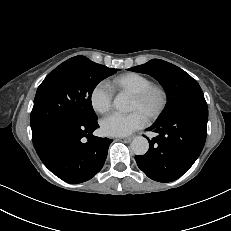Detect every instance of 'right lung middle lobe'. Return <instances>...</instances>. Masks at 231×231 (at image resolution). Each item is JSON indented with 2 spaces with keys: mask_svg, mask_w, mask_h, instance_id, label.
Masks as SVG:
<instances>
[{
  "mask_svg": "<svg viewBox=\"0 0 231 231\" xmlns=\"http://www.w3.org/2000/svg\"><path fill=\"white\" fill-rule=\"evenodd\" d=\"M116 71L84 56L60 64L37 89L30 118L33 137H42L63 120H97L91 104L92 92L100 81Z\"/></svg>",
  "mask_w": 231,
  "mask_h": 231,
  "instance_id": "right-lung-middle-lobe-1",
  "label": "right lung middle lobe"
}]
</instances>
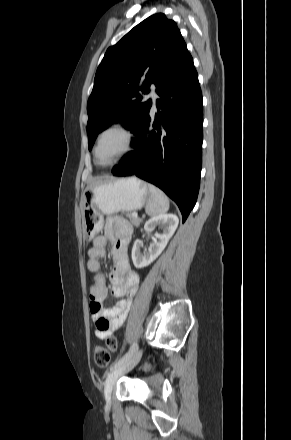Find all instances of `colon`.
<instances>
[{
	"mask_svg": "<svg viewBox=\"0 0 291 440\" xmlns=\"http://www.w3.org/2000/svg\"><path fill=\"white\" fill-rule=\"evenodd\" d=\"M102 324L108 325L109 321L107 319L102 320ZM108 347L115 351L118 347L117 340L115 338H109L108 339ZM94 360L95 363L99 367H107L110 363V354L109 351L102 347V346H96L94 349Z\"/></svg>",
	"mask_w": 291,
	"mask_h": 440,
	"instance_id": "5ec220e1",
	"label": "colon"
}]
</instances>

__________________________________________________

> [ASSIGNMENT]:
Copy the records above precisely, and leave every image out of the copy.

> [PROBLEM SOLUTION]:
Detect every instance of 'right lung middle lobe'. Return <instances>...</instances>. Masks at 231×231 (at image resolution). Each item is JSON indented with 2 spaces with keys: mask_svg, mask_w, mask_h, instance_id, label.
Masks as SVG:
<instances>
[{
  "mask_svg": "<svg viewBox=\"0 0 231 231\" xmlns=\"http://www.w3.org/2000/svg\"><path fill=\"white\" fill-rule=\"evenodd\" d=\"M116 71L84 56L60 64L37 89L30 118L33 137H42L63 120H97L91 104L92 92L100 81Z\"/></svg>",
  "mask_w": 231,
  "mask_h": 231,
  "instance_id": "right-lung-middle-lobe-1",
  "label": "right lung middle lobe"
}]
</instances>
Find all instances of `colon`.
<instances>
[{
	"mask_svg": "<svg viewBox=\"0 0 291 440\" xmlns=\"http://www.w3.org/2000/svg\"><path fill=\"white\" fill-rule=\"evenodd\" d=\"M102 324L108 325L109 321L107 319L102 320ZM108 347L115 351L118 347L117 340L115 338H109L108 339ZM94 360L95 363L99 367H107L110 363V354L109 351L102 347V346H96L94 349Z\"/></svg>",
	"mask_w": 291,
	"mask_h": 440,
	"instance_id": "5ec220e1",
	"label": "colon"
}]
</instances>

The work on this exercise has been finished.